Could you comment on this a bit further? The second description is not all that clear to me. Also, for evaluating sensitivity, specificity, and accuracy which of these infix data sets were used?
Also, this accounts for 3 of the 5 gold standards: DNA gut, complex, RNA gut. Is there also this gold standard data for new species and new isolate synthetic microbiomes? Thank you so much for the thorough generation of these microbiomes btw. I think they are very useful for benchmarking across classifiers.
Predicted = if a species was expected to be at 5x coverage (based on the sample read depth and its desired relative abundance), then it contributes 5x expected coverage for all of the functions it encodes at single copy (or 10x for duplicated functions, and so forth).

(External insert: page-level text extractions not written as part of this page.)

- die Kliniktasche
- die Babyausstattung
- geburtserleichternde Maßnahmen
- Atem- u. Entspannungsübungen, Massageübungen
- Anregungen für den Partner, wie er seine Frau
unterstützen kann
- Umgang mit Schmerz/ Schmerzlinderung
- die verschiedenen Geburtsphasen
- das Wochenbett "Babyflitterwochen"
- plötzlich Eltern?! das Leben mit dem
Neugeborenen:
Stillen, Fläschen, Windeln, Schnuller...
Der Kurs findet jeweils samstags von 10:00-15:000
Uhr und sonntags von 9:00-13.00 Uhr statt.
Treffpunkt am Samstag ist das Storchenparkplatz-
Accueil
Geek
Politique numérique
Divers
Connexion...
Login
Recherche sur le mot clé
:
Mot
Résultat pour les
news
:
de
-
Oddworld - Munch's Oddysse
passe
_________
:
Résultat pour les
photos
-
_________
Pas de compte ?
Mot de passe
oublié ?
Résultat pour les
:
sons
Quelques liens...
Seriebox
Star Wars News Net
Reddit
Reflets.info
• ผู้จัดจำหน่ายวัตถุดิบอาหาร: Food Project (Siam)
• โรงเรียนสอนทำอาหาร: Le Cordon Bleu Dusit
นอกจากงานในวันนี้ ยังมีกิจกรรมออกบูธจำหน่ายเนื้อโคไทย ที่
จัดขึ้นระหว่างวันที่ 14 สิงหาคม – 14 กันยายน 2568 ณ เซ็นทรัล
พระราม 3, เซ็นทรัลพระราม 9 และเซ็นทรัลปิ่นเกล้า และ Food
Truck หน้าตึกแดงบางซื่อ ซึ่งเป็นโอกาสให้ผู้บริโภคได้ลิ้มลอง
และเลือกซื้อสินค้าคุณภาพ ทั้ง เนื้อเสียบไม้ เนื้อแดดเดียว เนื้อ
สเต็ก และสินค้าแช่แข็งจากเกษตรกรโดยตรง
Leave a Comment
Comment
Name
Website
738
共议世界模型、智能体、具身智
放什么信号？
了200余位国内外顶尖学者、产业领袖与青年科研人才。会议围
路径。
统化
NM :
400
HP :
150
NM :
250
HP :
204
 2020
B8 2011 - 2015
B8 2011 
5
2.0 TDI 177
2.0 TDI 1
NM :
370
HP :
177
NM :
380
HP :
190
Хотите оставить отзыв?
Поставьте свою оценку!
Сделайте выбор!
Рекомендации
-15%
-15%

Sampled = actually quantify the coverage of each function individually based on how reads were sampled. For example, two functions in the same genome could receive different coverage values by random read sampling. This can have a big impact on sensitivity in weakly covered genomes (if a read was never drawn from gene X, then you can’t quantify gene X, even if its source species had non-zero coverage).
We use the former (predicted) approach for calculating accuracy stats in all the main-text figures since it gives a LESS rosy view of performance. There is a figure in the supplement where we quantify how much of a hit to optimal performance is explained by not accounting for (typically) unknowable variation in read sampling. It was about 0.1 units of Bray-Curtis divergence in that example.
Here’s a link to an archive with the additional gold standards:
These were constructed at the COG level rather than UniRef90 level for the purposes of comparing with non-HUMAnN methods (as outlined in the paper). new_choco refers to the community of new isolate genomes for species that were known to HUMAnN, while non_choco refers to the community of new isolate genomes from species unknown to HUMAnN. There are three gold standards for each community: one inferred directly from IMG annotations, another inferred from UniRef90 annotations, and a third inferred from UniRef50 annotations.